[Saved data entries]
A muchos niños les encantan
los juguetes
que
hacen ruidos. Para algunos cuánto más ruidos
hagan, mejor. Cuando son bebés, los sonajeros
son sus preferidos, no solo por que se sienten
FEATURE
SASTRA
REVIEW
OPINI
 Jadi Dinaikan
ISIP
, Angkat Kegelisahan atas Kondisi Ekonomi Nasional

==

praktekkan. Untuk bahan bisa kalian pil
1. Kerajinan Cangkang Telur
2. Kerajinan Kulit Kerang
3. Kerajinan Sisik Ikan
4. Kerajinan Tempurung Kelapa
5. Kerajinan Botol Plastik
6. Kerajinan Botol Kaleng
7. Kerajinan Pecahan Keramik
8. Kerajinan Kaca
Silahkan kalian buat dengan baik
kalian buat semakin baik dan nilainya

• _What needs to be done_: What lines in the data include the string "Kerajinan"? Copy each one.

• _Output below_:
1. Kerajinan Cangkang Telur
2. Kerajinan Kulit Kerang
3. Kerajinan Sisik Ikan
4. Kerajinan Tempurung Kelapa
5. Kerajinan Botol Plastik
6. Kerajinan Botol Kaleng
7. Kerajinan Pecahan Keramik
8. Kerajinan Kaca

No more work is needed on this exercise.